Toftøyna Toftøy / Toftøyni
- Interactive map of the island

Geography
- Location: Vestland, Norway
- Coordinates: 60°28′56″N 4°57′00″E﻿ / ﻿60.4821°N 4.9500°E
- Area: 7.5 km^{2} (2.9 sq mi)
- Length: 5 km (3.1 mi)
- Width: 1.9 km (1.18 mi)
- Highest elevation: 60 m (200 ft)
- Highest point: Anekletten

Administration
- Norway
- County: Vestland
- Municipality: Øygarden Municipality

Demographics
- Population: 1,328 (2019)

= Toftøyna =

Island in Vestland, Norway

Toftøyna is an island in Øygarden Municipality in Vestland county, Norway. The 7.5 km2 island is connected by bridge to the island of Rongøyna (to the north), to the small island of Turøyna (to the southwest), and to the island of Misje (to the south). Toftøyna is connected to the mainland by a series of bridges by heading south via Misje island.

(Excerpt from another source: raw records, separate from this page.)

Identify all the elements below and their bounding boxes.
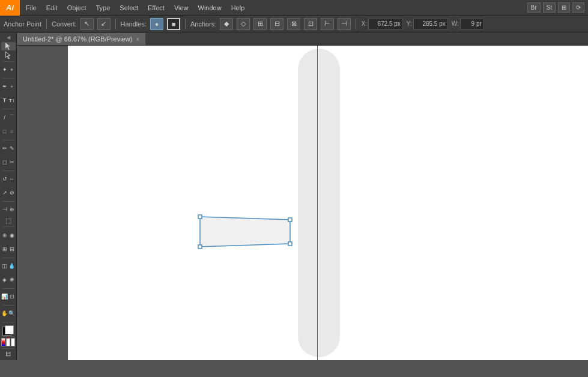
options-bar: Anchor Point Convert: ↖ ↙ Handles: ● ■ A… <box>0 16 588 32</box>
tool-screen-mode[interactable]: ⊟ <box>1 350 16 358</box>
w-label: W: <box>452 20 459 27</box>
handles-label: Handles: <box>121 20 147 28</box>
tool-symbol[interactable]: ❋ <box>8 273 16 286</box>
tool-free-transform[interactable]: ⬚ <box>1 217 16 225</box>
menu-effect[interactable]: Effect <box>143 0 169 15</box>
tool-zoom[interactable]: 🔍 <box>8 307 16 320</box>
tool-lasso[interactable]: ⌖ <box>8 63 16 76</box>
document-tab[interactable]: Untitled-2* @ 66.67% (RGB/Preview) × <box>17 33 146 45</box>
canvas-content[interactable] <box>17 46 588 360</box>
handles-square-btn[interactable]: ■ <box>167 18 180 30</box>
menu-right: Br St ⊞ ⟳ <box>527 2 588 13</box>
tool-line[interactable]: / <box>1 111 8 124</box>
selected-shape[interactable] <box>194 199 302 253</box>
left-toolbar: ◀ ✦ ⌖ ✒ + T T↕ / ⌒ <box>0 32 17 360</box>
convert-btn-2[interactable]: ↙ <box>97 18 111 30</box>
separator-3 <box>185 19 186 29</box>
anchors-btn-1[interactable]: ◆ <box>220 18 233 30</box>
tool-select[interactable] <box>1 42 16 50</box>
x-input[interactable] <box>368 19 403 29</box>
tool-live-paint[interactable]: ◉ <box>8 229 16 242</box>
anchors-btn-8[interactable]: ⊣ <box>338 18 351 30</box>
tool-scissors[interactable]: ✂ <box>8 155 16 169</box>
y-input[interactable] <box>413 19 448 29</box>
tab-title: Untitled-2* @ 66.67% (RGB/Preview) <box>23 35 132 43</box>
menu-object[interactable]: Object <box>62 0 91 15</box>
tool-arc[interactable]: ⌒ <box>8 111 16 124</box>
tool-vertical-type[interactable]: T↕ <box>8 94 16 107</box>
anchors-btn-7[interactable]: ⊢ <box>321 18 334 30</box>
menu-help[interactable]: Help <box>226 0 250 15</box>
anchor-point-label: Anchor Point <box>4 20 41 28</box>
anchors-btn-6[interactable]: ⊡ <box>304 18 317 30</box>
tool-gradient[interactable]: ◫ <box>1 259 8 273</box>
y-coord: Y: <box>407 19 448 29</box>
anchors-btn-3[interactable]: ⊞ <box>253 18 267 30</box>
svg-rect-6 <box>198 215 202 219</box>
tool-perspective[interactable]: ⊞ <box>1 243 8 256</box>
color-mode-btn[interactable] <box>1 338 5 346</box>
convert-label: Convert: <box>52 20 77 28</box>
anchors-btn-2[interactable]: ◇ <box>237 18 250 30</box>
tool-width[interactable]: ⊣ <box>1 203 8 216</box>
tool-graph[interactable]: 📊 <box>1 290 8 303</box>
tool-direct-select[interactable] <box>1 51 16 59</box>
rotation-button[interactable]: ⟳ <box>572 2 584 13</box>
convert-btn-1[interactable]: ↖ <box>80 18 94 30</box>
w-input[interactable] <box>460 19 484 29</box>
svg-rect-5 <box>288 242 292 246</box>
svg-marker-0 <box>5 43 10 50</box>
anchors-btn-4[interactable]: ⊟ <box>270 18 283 30</box>
w-coord: W: <box>452 19 484 29</box>
separator-1 <box>46 19 47 29</box>
tool-scale[interactable]: ↗ <box>1 186 8 199</box>
bridge-button[interactable]: Br <box>527 2 541 13</box>
tool-shape-builder[interactable]: ⊕ <box>1 229 8 242</box>
tool-pencil[interactable]: ✎ <box>8 142 16 155</box>
none-mode-btn[interactable] <box>6 338 10 346</box>
tool-eyedropper[interactable]: 💧 <box>8 259 16 273</box>
stock-button[interactable]: St <box>543 2 556 13</box>
tool-pen[interactable]: ✒ <box>1 80 8 93</box>
menu-view[interactable]: View <box>169 0 193 15</box>
menu-type[interactable]: Type <box>91 0 115 15</box>
svg-marker-2 <box>200 217 290 247</box>
separator-4 <box>356 19 356 29</box>
menu-bar: Ai File Edit Object Type Select Effect V… <box>0 0 588 16</box>
separator-2 <box>115 19 116 29</box>
x-label: X: <box>361 20 366 27</box>
workspace-switcher[interactable]: ⊞ <box>558 2 570 13</box>
tab-close-button[interactable]: × <box>136 36 139 43</box>
fill-swatch[interactable] <box>5 325 14 334</box>
tool-puppet-warp[interactable]: ⊕ <box>8 203 16 216</box>
tool-pen-add[interactable]: + <box>8 80 16 93</box>
tool-rotate[interactable]: ↺ <box>1 172 8 185</box>
canvas-area[interactable]: Untitled-2* @ 66.67% (RGB/Preview) × <box>17 32 588 360</box>
tool-mesh[interactable]: ⊟ <box>8 243 16 256</box>
tool-hand[interactable]: ✋ <box>1 307 8 320</box>
anchors-label: Anchors: <box>190 20 216 28</box>
tool-magic-wand[interactable]: ✦ <box>1 63 8 76</box>
anchors-btn-5[interactable]: ⊠ <box>287 18 300 30</box>
tool-type[interactable]: T <box>1 94 8 107</box>
menu-window[interactable]: Window <box>193 0 226 15</box>
tool-paintbrush[interactable]: ✏ <box>1 142 8 155</box>
tab-bar: Untitled-2* @ 66.67% (RGB/Preview) × <box>17 32 588 46</box>
toolbar-collapse[interactable]: ◀ <box>7 35 10 40</box>
handles-btn[interactable]: ● <box>150 18 163 30</box>
svg-marker-1 <box>5 52 10 59</box>
tool-shear[interactable]: ⊘ <box>8 186 16 199</box>
menu-file[interactable]: File <box>21 0 41 15</box>
menu-edit[interactable]: Edit <box>41 0 62 15</box>
tool-rect[interactable]: □ <box>1 125 8 138</box>
menu-select[interactable]: Select <box>115 0 143 15</box>
y-label: Y: <box>407 20 412 27</box>
tool-artboard[interactable]: ⊡ <box>8 290 16 303</box>
tool-blend[interactable]: ◈ <box>1 273 8 286</box>
color-mode <box>1 338 16 346</box>
color-swatches <box>1 325 16 328</box>
tool-eraser[interactable]: ◻ <box>1 155 8 169</box>
tool-ellipse[interactable]: ○ <box>8 125 16 138</box>
white-mode-btn[interactable] <box>11 338 15 346</box>
tool-reflect[interactable]: ↔ <box>8 172 16 185</box>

There are 2 main settlements on the rocky island: Vikavågen on the southeastern shore and Torsteinsvik on the northwestern shore. The main road on the island is Norwegian County Road 561 which runs between the two villages, connecting it to the surrounding islands. There are about 1,328 residents living on the island (as of 2019). The Hjeltefjorden flows along the eastern shore of the island and the North Sea lies to the west. There are two small straits to the north and south of the island, separating it from the neighboring islands of Rongøyna and Misje.